The immediate ripple effects of the explosion of conviction data passing through so many agency records are not easy to track. But over the next few years, Grant Rabenn, who served as the Justice Department’s custodian of documents collected from Operation Bayonet, said he received offers as part of dozens of cases that agencies across the U.S. are still pursuing. request for this information.
A series of large-scale, high-profile dark web busts followed. These operations are all being carried out by a new organization called JCODE, or the Joint Criminal Opioid and Dark Web Enforcement Agency, which brings together experts from the FBI, DEA, Department of Homeland Security, US Postal Inspection Service and half a dozen other federal agencies. Agents: 2018, Operation Disruption; 2019, Operation Disruptor; 2020, Operation DisrupTor. According to the FBI, these enforcement efforts would ultimately lead to more than 240 arrests, 160 “knock and talk” people, the seizure of more than 1,700 pounds of drugs, and $13.5 million in cash and cryptocurrency.
But Lufthansa’s actions are not without cost. In addition to the massive manpower and resources required for the bayonet operation, it also required a group of Dutch police to be the backbone of the dark web. For nearly a month, they facilitated the sale of untold quantities of the deadly drug to unknown buyers around the world. Even if they compromised Hansa, Hansa had compromised them.
Did the Dutch police feel that sense of taint – the taint that any undercover job can bring? Some, at least, say they feel surprisingly unambivalent about their roles. “Honestly, it’s mostly exciting,” said team leader Petra Haandrikman. After all, Dutch prosecutors had reviewed the case, weighed its ethics, and given them the green light. Afterwards, the police involved in the case felt that they could push forward the operation as far as possible with a clear conscience.

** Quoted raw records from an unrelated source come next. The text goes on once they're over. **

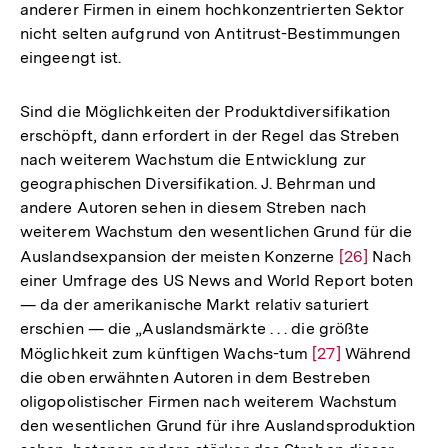
anderer Firmen in einem hochkonzentrierten Sektor
Auflösung
nicht selten aufgrund von Antitrust-Bestimmungen
der
eingeengt ist.
Fußnote
Sind die Möglichkeiten der Produktdiversifikation
erschöpft, dann erfordert in der Regel das Streben
nach weiterem Wachstum die Entwicklung zur
geographischen Diversifikation. J. Behrman und
andere Autoren sehen in diesem Streben nach
weiterem Wachstum den wesentlichen Grund für die
Auslandsexpansion der meisten Konzerne
Zur
[26]
Nach
einer Umfrage des US News and World Report boten
Auflösung
— da der amerikanische Markt relativ saturiert
der
erschien — die „Auslandsmärkte . . . die größte
Fußnote
Möglichkeit zum künftigen Wachs-tum
Zur
[27]
Während
die oben erwähnten Autoren in dem Bestreben
Auflösung
oligopolistischer Firmen nach weiterem Wachstum
der
den wesentlichen Grund für ihre Auslandsproduktion
Fußnote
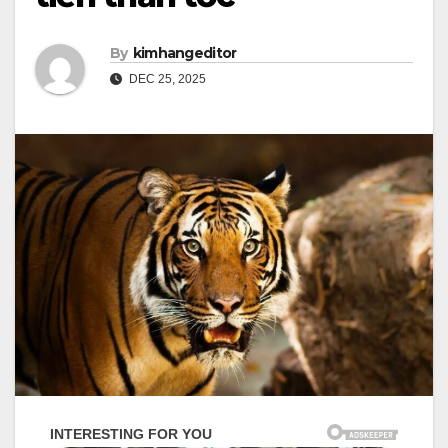
By
kimhangeditor
DEC 25, 2025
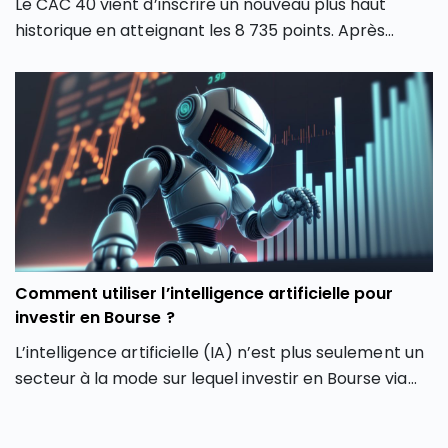
Le CAC 40 vient d’inscrire un nouveau plus haut
historique en atteignant les 8 735 points. Après
plusieurs mois de forte volatilité, l’indice boursier
parisien semble avoir retrouvé une dynamique
haussière en dépassant son précédent record de
février 2026. Comment expliquer cette envolée du
CAC 40 ? Quels secteurs tirent actuellement l’indice
parisien ? Et surtout, cette hausse du CAC 40 peut-
elle encore se poursuivre ou faut-il s’attendre à une
phase de consolidation ?
Comment utiliser l’intelligence artificielle pour
investir en Bourse ?
L’intelligence artificielle (IA) n’est plus seulement un
secteur à la mode sur lequel investir en Bourse via
son PEA ou son CTO. Elle redessine les contours
même de notre façon d’investir en Bourse avec de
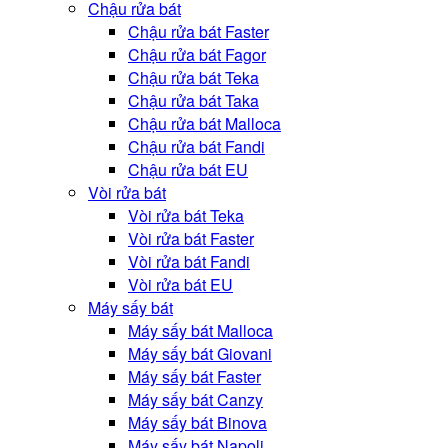
Chậu rửa bát
Chậu rửa bát Faster
Chậu rửa bát Fagor
Chậu rửa bát Teka
Chậu rửa bát Taka
Chậu rửa bát Malloca
Chậu rửa bát Fandi
Chậu rửa bát EU
Vòi rửa bát
Vòi rửa bát Teka
Vòi rửa bát Faster
Vòi rửa bát Fandi
Vòi rửa bát EU
Máy sấy bát
Máy sấy bát Malloca
Máy sấy bát Giovani
Máy sấy bát Faster
Máy sấy bát Canzy
Máy sấy bát Binova
Máy sấy bát Napoli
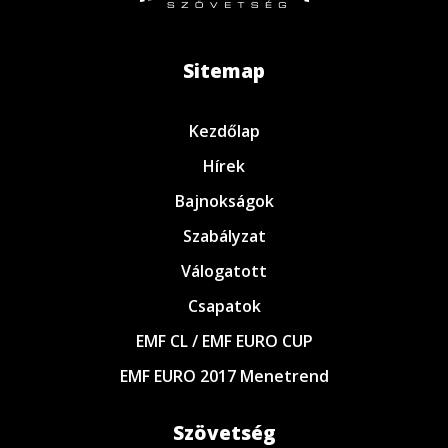
Sitemap
Kezdőlap
Hírek
Bajnokságok
Szabályzat
Válogatott
Csapatok
EMF CL / EMF EURO CUP
EMF EURO 2017 Menetrend
Szövetség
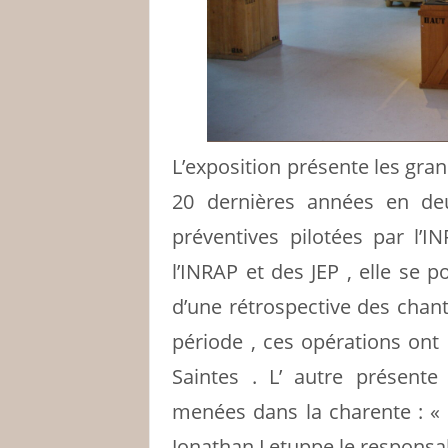
L’exposition présente les gr
20 dernières années en deu
préventives pilotées par l’I
l’INRAP et des JEP , elle se p
d’une rétrospective des chan
période , ces opérations ont
Saintes . L’ autre présent
menées dans la charente : «
Jonathan Letuppe le responsab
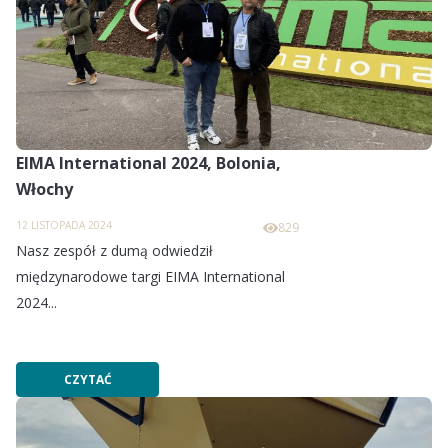
EIMA International 2024, Bolonia,
Włochy
12 LISTOPADA 2024
829
Nasz zespół z dumą odwiedził
międzynarodowe targi EIMA International
2024...
CZYTAĆ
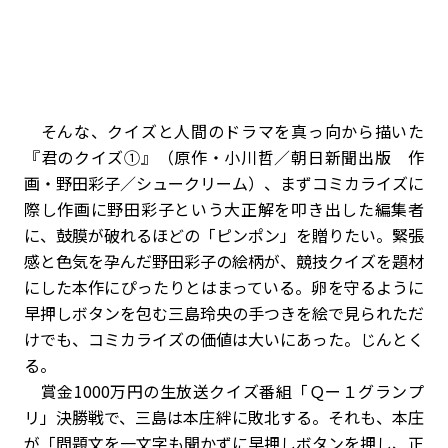
そんな、クイズと人間のドラマを真っ向から描いた
『君のクイズ①』（原作・小川哲／朝日新聞出版 作
画・野田彩子／シュークリーム）、まずコミカライズに
際し作画に野田彩子という大正解を叩き出した編集者
に、鼓膜が破れるほどの「ピンポン」を贈りたい。緊張
感と色気を孕んだ野田彩子の絵柄が、競技クイズを題材
にした本作にぴったりとはまっている。卵を守るように
早押しボタンを包む三島玲央の手つきを絵で見られただ
けでも、コミカライズの価値は大いにあった。じんとく
る。
賞金1000万円の生放送クイズ番組「Ｑー１グランプ
リ」決勝戦で、三島は本庄絆に敗北する。それも、本庄
が「問題文を一文字も聞かずに早押しボタンを押し、正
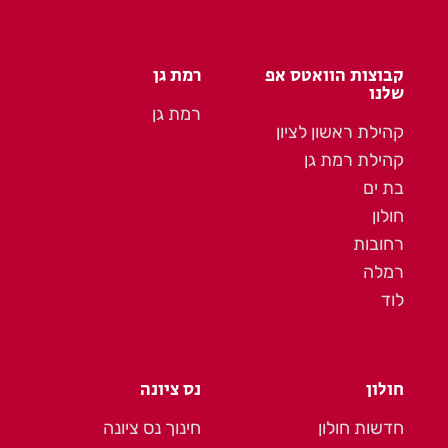
קבוצות הוואטס אפ
רמת גן
שלנו
רמת גן
קהילת ראשון לציון
קהילת רמת גן
בת ים
חולון
רחובות
רמלה
לוד
חולון
נס ציונה
חדשות חולון
חינוך נס ציונה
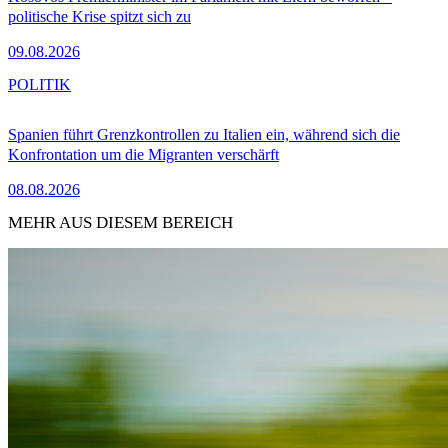
politische Krise spitzt sich zu
09.08.2026
POLITIK
Spanien führt Grenzkontrollen zu Italien ein, während sich die
Konfrontation um die Migranten verschärft
08.08.2026
MEHR AUS DIESEM BEREICH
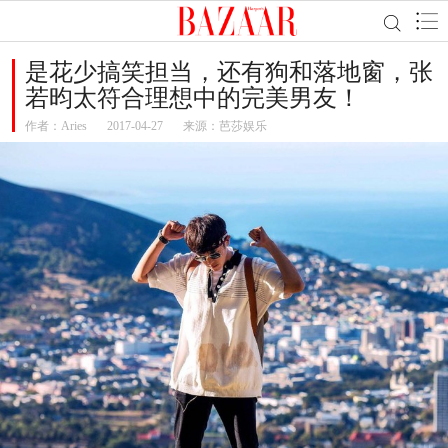
是花少搞笑担当，还有狗和落地窗，张
若昀太符合理想中的完美男友！
作者：
Aries
2017-04-27
来源：芭莎娱乐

Dutch police pointed out that they did ban the particularly deadly opioid fentanyl under Hansa to minimize the harm they could cause — a move Hansa users actually applauded. In fact, however, the ban came just days before their covert operation ended. For more than three weeks prior to that, the site continued to offer the highly dangerous opioid without guaranteeing that all of its orders would be blocked.
How do the police feel about the decision to monitor these drug sales instead of shutting down Hansa and preventing the trade altogether?
“They’re going to happen anyway,” Getlas said without hesitation, “but in different markets.”
in these years Since then, observers of the dark web have tried to determine to what extent bayonet operations have actually disrupted the market’s endless interchangeability, the constant cycle of raids, rebuilds and repeats. Could a highly coordinated global takedown of AlphaBay — or anything else — end or even slow down the perpetual scam that law enforcement agencies have been playing for years, with a new marketplace ready to absorb the last user?
At least one study suggests that the AlphaBay and Hansa busts had more lasting effects than previous darknet takedowns. The Netherlands Organization for Applied Scientific Research (abbreviated TNO) found that when other marketplaces, such as Silk Road or Silk Road 2, were captured, most of their drug suppliers quickly appeared on other dark web drug sites. But the hawkers who fled the Hanseatic after the one-two punch of the bayonet never reappeared, or if they did, they were forced to wash their identities and reputations and re-create themselves from the ground up. “Compared to Silk Road’s closure, or even AlphaBay’s closure, Hansa Market’s closure stands out in a positive way,” the TNO report reads. “We’re seeing the first signs of game-changing police intervention.”